◆ **Activity**:
From the data underneath, reproduce exactly the stretch that begins at the line with "Task: Click on the Mack Pholsina" and ends after the line with "What do you see at coordinates (507, 2540)".
------ Records for the task ------
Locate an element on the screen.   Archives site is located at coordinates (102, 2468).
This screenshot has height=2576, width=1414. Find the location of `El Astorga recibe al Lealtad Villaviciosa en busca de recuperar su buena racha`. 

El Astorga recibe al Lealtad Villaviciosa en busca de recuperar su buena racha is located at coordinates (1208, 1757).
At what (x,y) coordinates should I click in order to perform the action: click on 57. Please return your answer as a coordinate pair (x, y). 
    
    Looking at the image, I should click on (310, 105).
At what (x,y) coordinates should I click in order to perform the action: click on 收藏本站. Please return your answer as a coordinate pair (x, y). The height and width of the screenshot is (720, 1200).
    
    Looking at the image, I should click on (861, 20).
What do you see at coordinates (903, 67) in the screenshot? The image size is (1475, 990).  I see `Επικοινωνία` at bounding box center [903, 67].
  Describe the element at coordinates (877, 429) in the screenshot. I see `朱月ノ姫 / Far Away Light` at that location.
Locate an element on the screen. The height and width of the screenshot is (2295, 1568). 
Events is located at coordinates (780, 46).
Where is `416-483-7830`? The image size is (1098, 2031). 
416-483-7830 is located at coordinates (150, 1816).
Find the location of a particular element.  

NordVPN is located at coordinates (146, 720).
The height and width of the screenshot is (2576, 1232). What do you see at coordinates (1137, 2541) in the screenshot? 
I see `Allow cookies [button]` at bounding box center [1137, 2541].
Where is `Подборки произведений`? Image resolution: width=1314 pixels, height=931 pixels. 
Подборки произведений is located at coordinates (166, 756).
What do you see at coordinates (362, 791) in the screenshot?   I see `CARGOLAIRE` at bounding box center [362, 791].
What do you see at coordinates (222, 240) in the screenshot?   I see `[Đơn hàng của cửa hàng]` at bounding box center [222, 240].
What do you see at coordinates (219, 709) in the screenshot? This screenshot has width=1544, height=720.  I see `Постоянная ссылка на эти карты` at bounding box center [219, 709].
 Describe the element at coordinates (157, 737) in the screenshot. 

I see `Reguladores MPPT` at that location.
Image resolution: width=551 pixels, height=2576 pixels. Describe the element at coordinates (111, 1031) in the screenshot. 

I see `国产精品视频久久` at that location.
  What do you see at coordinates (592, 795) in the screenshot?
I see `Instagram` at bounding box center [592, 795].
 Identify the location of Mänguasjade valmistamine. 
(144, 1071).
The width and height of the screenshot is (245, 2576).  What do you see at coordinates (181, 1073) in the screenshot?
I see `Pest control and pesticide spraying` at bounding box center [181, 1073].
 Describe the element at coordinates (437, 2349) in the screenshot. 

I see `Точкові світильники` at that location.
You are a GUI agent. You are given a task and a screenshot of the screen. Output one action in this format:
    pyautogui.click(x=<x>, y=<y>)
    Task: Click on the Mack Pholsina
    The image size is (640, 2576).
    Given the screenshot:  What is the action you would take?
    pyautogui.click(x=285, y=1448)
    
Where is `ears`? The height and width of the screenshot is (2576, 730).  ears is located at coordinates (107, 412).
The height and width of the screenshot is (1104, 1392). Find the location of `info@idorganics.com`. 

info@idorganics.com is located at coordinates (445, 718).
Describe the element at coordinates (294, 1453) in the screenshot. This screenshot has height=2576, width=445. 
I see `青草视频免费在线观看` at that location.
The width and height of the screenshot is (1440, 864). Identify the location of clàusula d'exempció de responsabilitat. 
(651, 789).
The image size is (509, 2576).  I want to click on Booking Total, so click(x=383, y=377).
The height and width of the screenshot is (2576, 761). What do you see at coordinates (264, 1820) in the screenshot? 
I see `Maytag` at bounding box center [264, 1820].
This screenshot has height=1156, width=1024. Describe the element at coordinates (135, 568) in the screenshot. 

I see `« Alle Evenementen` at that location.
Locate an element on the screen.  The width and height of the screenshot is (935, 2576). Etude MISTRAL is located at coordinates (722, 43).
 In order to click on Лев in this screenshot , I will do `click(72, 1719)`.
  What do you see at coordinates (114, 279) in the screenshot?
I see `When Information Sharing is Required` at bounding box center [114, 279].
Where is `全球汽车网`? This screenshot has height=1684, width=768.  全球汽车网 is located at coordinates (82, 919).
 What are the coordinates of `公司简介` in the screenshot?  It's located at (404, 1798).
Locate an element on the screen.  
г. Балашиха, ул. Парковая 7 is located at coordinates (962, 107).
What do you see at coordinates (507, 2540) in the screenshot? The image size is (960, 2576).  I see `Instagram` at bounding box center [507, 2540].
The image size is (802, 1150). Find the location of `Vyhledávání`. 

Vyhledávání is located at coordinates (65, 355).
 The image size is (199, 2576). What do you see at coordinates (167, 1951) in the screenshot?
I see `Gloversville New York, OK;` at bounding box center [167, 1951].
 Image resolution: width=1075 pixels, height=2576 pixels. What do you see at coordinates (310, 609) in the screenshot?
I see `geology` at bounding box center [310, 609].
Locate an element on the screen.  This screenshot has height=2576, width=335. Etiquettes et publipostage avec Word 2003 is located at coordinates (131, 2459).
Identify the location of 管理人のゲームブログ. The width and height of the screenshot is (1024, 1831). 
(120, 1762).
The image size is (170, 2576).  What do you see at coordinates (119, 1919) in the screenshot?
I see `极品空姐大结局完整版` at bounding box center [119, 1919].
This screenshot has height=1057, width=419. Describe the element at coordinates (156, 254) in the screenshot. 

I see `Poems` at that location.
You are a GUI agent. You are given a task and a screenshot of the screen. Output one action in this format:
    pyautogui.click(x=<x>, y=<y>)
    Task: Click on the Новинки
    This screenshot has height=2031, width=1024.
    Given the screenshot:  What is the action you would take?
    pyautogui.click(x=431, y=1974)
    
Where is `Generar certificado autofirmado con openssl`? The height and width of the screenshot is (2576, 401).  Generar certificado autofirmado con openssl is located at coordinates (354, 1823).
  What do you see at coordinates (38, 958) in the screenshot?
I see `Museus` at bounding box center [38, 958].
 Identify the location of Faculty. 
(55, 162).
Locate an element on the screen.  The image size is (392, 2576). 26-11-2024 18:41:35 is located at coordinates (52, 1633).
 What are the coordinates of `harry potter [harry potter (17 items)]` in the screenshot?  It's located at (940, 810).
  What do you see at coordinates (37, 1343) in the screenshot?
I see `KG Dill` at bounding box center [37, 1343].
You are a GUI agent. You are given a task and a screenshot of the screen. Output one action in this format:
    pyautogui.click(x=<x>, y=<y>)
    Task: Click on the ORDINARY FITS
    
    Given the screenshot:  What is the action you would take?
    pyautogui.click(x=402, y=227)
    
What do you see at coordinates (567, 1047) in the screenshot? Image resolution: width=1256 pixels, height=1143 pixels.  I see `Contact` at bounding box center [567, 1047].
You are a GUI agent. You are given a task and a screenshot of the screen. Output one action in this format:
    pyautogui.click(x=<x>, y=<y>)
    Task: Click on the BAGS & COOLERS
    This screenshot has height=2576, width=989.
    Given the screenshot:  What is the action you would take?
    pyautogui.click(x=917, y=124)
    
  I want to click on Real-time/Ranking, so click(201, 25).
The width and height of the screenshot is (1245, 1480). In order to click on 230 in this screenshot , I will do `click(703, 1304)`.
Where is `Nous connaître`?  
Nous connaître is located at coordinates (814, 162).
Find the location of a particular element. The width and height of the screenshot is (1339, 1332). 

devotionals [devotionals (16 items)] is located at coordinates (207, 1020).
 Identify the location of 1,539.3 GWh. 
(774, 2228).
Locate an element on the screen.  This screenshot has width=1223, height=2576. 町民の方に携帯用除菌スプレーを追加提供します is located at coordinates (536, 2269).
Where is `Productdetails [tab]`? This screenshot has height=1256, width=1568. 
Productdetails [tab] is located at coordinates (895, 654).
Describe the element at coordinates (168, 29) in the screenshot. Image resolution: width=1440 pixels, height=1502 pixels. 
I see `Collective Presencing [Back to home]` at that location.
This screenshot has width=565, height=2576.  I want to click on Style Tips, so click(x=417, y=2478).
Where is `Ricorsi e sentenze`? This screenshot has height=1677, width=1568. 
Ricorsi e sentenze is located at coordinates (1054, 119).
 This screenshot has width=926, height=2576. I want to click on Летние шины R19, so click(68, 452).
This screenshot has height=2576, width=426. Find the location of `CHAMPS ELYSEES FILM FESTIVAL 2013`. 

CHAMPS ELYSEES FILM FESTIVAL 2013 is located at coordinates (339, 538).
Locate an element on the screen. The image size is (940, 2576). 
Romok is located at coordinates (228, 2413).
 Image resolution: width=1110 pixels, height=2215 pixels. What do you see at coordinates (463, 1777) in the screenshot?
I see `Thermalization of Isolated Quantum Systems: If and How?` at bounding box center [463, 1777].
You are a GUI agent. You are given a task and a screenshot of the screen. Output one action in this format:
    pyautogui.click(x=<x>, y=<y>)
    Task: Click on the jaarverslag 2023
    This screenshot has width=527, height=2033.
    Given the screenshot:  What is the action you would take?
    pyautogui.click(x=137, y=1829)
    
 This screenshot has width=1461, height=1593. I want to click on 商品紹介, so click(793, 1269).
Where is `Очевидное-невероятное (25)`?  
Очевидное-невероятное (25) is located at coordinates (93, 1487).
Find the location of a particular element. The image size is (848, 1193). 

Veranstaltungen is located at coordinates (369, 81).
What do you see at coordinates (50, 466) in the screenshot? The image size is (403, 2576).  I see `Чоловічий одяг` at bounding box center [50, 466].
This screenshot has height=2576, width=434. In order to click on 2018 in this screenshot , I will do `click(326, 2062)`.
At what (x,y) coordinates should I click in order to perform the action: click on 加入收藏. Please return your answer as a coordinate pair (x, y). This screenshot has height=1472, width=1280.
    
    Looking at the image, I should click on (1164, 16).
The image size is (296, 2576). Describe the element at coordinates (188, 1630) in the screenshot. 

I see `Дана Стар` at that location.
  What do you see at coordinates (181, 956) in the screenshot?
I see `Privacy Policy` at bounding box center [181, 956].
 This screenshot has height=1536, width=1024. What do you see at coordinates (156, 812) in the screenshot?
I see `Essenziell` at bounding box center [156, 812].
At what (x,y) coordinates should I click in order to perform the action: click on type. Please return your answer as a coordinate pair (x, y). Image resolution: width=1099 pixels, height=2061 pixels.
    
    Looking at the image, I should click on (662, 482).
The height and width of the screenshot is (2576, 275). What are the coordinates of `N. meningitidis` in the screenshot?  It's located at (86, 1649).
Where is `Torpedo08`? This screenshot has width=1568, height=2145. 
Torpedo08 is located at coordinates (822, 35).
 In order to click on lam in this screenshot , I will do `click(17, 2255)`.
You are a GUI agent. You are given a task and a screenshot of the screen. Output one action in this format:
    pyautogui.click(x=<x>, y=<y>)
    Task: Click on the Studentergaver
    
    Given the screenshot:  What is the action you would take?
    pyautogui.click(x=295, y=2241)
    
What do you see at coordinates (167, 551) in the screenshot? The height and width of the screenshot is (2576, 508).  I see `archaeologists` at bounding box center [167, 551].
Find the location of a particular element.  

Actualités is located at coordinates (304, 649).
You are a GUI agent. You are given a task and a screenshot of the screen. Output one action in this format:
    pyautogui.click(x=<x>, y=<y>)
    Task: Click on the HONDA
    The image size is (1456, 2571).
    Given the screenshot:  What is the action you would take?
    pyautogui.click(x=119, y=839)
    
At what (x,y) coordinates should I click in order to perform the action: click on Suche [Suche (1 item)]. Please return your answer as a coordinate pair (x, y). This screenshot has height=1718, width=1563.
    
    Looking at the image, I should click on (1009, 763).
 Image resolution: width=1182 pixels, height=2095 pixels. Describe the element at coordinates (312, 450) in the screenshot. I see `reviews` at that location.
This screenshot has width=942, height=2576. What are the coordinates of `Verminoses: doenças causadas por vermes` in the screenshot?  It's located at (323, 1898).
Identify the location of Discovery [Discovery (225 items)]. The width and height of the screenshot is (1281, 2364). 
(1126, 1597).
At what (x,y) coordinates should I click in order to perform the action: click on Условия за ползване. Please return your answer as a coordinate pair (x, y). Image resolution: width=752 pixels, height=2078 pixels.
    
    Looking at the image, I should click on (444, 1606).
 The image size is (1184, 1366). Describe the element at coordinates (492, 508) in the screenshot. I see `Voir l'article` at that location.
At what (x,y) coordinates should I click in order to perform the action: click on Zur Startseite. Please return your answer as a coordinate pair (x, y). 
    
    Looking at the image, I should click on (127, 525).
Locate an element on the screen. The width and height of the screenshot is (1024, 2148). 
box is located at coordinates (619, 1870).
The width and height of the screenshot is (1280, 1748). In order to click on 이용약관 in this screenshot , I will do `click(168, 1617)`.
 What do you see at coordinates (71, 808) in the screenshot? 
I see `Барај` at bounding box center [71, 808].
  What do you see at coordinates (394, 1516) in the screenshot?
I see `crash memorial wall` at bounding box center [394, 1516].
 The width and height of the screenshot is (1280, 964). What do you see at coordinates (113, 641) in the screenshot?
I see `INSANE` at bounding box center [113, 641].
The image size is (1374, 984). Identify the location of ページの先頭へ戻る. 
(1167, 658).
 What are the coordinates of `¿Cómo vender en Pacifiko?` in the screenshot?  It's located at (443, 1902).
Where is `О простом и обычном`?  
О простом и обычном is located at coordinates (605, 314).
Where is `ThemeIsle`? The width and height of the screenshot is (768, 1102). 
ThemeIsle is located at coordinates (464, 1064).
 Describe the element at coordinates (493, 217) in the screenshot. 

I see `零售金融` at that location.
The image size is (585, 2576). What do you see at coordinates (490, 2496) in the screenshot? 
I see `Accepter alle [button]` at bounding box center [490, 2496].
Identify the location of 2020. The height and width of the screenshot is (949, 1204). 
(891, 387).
------
◆ **Task answer**:
    Task: Click on the Mack Pholsina
    The image size is (640, 2576).
    Given the screenshot:  What is the action you would take?
    pyautogui.click(x=285, y=1448)
    
Where is `ears`? The height and width of the screenshot is (2576, 730).  ears is located at coordinates (107, 412).
The height and width of the screenshot is (1104, 1392). Find the location of `info@idorganics.com`. 

info@idorganics.com is located at coordinates (445, 718).
Describe the element at coordinates (294, 1453) in the screenshot. This screenshot has height=2576, width=445. 
I see `青草视频免费在线观看` at that location.
The width and height of the screenshot is (1440, 864). Identify the location of clàusula d'exempció de responsabilitat. 
(651, 789).
The image size is (509, 2576).  I want to click on Booking Total, so click(x=383, y=377).
The height and width of the screenshot is (2576, 761). What do you see at coordinates (264, 1820) in the screenshot? 
I see `Maytag` at bounding box center [264, 1820].
This screenshot has height=1156, width=1024. Describe the element at coordinates (135, 568) in the screenshot. 

I see `« Alle Evenementen` at that location.
Locate an element on the screen.  The width and height of the screenshot is (935, 2576). Etude MISTRAL is located at coordinates (722, 43).
 In order to click on Лев in this screenshot , I will do `click(72, 1719)`.
  What do you see at coordinates (114, 279) in the screenshot?
I see `When Information Sharing is Required` at bounding box center [114, 279].
Where is `全球汽车网`? This screenshot has height=1684, width=768.  全球汽车网 is located at coordinates (82, 919).
 What are the coordinates of `公司简介` in the screenshot?  It's located at (404, 1798).
Locate an element on the screen.  
г. Балашиха, ул. Парковая 7 is located at coordinates (962, 107).
What do you see at coordinates (507, 2540) in the screenshot? The image size is (960, 2576).  I see `Instagram` at bounding box center [507, 2540].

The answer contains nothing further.